Note that synapse does not assemble the routing ACLs for you; you have to do that yourself based on your needs.
This is probably most useful in combination with the service_conf_dir
directive in a case where the individual service config files are being distributed by a configuration manager such as puppet or chef, or bundled into service packages.
For example:
haproxy:
shared_frontend: "bind 127.0.0.1:8081"
reload_command: "service haproxy reload"
config_file_path: "/etc/haproxy/haproxy.cfg"
socket_file_path: "/var/run/haproxy.sock"
global:
- "daemon"
- "user haproxy"
- "group haproxy"
- "maxconn 4096"
- "log 127.0.0.1 local2 notice"
- "stats socket /var/run/haproxy.sock"
defaults:
- "log global"
- "balance roundrobin"
services:
service1:
discovery:
method: "zookeeper"
path: "/nerve/services/service1"
hosts: "0.zookeeper.example.com:2181"
haproxy:
server_options: "check inter 2s rise 3 fall 2"
shared_frontend:
- "acl is_service1 hdr_dom(host) -i service1.lb.example.com"
- "use_backend service1 if is_service1"
backend: "mode http"
service2:
discovery:
method: "zookeeper"
path: "/nerve/services/service2"
hosts: "0.zookeeper.example.com:2181"
haproxy:
server_options: "check inter 2s rise 3 fall 2"
shared_frontend:
- "acl is_service1 hdr_dom(host) -i service2.lb.example.com"

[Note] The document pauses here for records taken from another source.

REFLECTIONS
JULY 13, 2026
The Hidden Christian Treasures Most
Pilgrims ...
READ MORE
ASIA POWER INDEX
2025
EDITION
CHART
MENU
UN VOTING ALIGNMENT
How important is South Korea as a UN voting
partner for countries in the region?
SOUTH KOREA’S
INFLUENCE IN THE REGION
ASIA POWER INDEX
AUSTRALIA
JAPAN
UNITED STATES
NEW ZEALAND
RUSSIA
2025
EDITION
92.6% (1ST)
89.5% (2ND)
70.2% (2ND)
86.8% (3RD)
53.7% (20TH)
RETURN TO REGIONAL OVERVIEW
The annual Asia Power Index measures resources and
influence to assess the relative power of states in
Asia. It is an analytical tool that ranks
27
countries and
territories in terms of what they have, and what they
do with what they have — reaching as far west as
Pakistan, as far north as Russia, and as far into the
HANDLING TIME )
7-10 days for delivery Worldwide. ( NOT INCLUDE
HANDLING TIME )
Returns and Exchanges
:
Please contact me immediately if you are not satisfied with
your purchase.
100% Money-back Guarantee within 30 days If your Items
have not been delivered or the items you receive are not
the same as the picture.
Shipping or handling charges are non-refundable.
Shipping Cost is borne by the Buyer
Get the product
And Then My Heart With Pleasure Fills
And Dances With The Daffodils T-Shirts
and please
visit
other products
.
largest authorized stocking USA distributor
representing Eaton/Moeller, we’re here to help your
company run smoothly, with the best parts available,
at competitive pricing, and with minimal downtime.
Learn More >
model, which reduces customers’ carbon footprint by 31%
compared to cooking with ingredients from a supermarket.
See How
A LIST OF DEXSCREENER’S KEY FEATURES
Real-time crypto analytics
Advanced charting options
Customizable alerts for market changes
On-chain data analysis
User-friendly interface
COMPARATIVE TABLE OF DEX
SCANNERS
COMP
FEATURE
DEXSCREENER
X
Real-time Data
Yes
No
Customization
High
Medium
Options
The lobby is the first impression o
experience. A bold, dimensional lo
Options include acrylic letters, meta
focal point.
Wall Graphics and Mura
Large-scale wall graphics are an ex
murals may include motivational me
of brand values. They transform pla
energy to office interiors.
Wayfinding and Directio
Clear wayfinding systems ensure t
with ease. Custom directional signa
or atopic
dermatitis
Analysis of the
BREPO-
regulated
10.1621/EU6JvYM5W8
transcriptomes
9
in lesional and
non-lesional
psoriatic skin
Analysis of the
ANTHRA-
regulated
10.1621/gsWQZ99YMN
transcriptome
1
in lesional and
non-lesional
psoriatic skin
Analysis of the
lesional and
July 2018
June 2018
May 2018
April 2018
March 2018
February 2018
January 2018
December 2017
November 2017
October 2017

- "use_backend service2 if is_service2
backend: "mode http"
This would produce an haproxy.cfg much like the following:
backend service1
mode http
server server1.example.net:80 server1.example.net:80 check inter 2s rise 3 fall 2
backend service2
mode http
server server2.example.net:80 server2.example.net:80 check inter 2s rise 3 fall 2
frontend shared-frontend
bind 127.0.0.1:8081
acl is_service1 hdr_dom(host) -i service1.lb
use_backend service1 if is_service1
acl is_service2 hdr_dom(host) -i service2.lb
use_backend service2 if is_service2
Non-HTTP backends such as MySQL or RabbitMQ will obviously continue to need their own dedicated ports.
Contributing
- Fork it
- Create your feature branch (
git checkout -b my-new-feature
) - Commit your changes (
git commit -am 'Add some feature'
) - Push to the branch (
git push origin my-new-feature
) - Create new Pull Request
Creating a Service Watcher
If you'd like to create a new service watcher:
- Create a file for your watcher in
service_watcher
dir - Use the following template:
require 'synapse/service_watcher/base'
module Synapse
class NewWatcher < BaseWatcher
def start
# write code which begins running service discovery
end
private
def validate_discovery_opts
# here, validate any required options in @discovery
end
end
end
- Implement the
start
andvalidate_discovery_opts
methods - Implement whatever additional methods your discovery requires
When your watcher detects a list of new backends, they should be written to @backends
.
You should then call @synapse.configure
to force synapse to update the HAProxy config.